Semaphorin 5A as potential biomarker for graft vs. host disease
Graft versus host disease (GvHD) occurs in about 50% of all patients who received hematopoietic stem cell therapy for leukemia or lymphoma. During the course of the disease the T cells of the donor mount an immunologic attack against the recipient's body causing damage to skin, liver and intestine. At an early stage the clinical symptoms of GvHD resemble those of a skin rash, which can occur as an allergic reaction to the drugs the patients need to take during therapy. While skin rashes can easily be treated, GvHD requires systemic immunosuppressive treatment which can have severe side effects. Before treatment is started it is therefore essential to have a confirmed diagnosis of GvHD which up to date is exclusively based on organ biopsies. For this reason researchers are currently focussing on finding reliable serum biomarkers that can be used to establish the diagnosis of GvHD and to monitor the clinical course of this disease.

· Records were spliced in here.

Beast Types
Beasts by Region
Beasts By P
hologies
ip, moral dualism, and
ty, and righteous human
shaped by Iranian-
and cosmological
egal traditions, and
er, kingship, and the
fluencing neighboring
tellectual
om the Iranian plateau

Semaphorins are known to act as inhibitory signal molecules during axonal growth. Surprisingly, Semaphorin 5A mRNA levels were found to be increased up to 20fold in blood samples of patients with confirmed or suspected GvHD as compared to healthy subjects who did not undergo stem cell therapy. In contrast, Semaphorin 5A mRNA levels of patients who had been diagnosed with GvHD but were GvHD-free for more than 6 months were comparable to those of healthy subjects. Furthermore, unpublished in vitro experiments suggest a role for Semaphorin 5A in activating cells of the immune system. Semaphorin 5A blood levels may therefore be developed as a biomarker for GvHD.
In-licensing or co-development of a diagnostic assay based on patient blood samples.

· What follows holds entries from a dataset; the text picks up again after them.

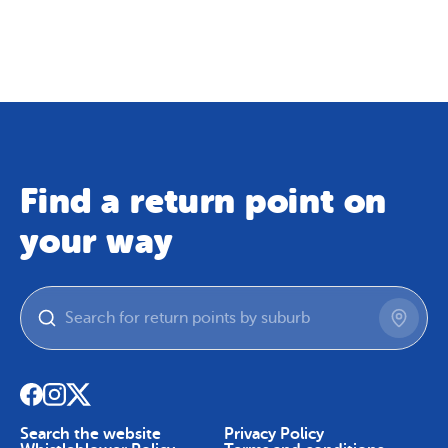
Map
Skip To Content
Find a return point on
your way
Search the website
Privacy Policy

Proof-of-principle tests have been conducted on blood samples from healthy controls as well as a total of 60 patients with the following characteristics: patients who received hematopoietic stem cell therapy but did never show signs of GvHD, patients who were suspected to have GvHD, patients with confirmed GvHD, and patients cured from GvHD.
A European patent application has been submitted in 2010.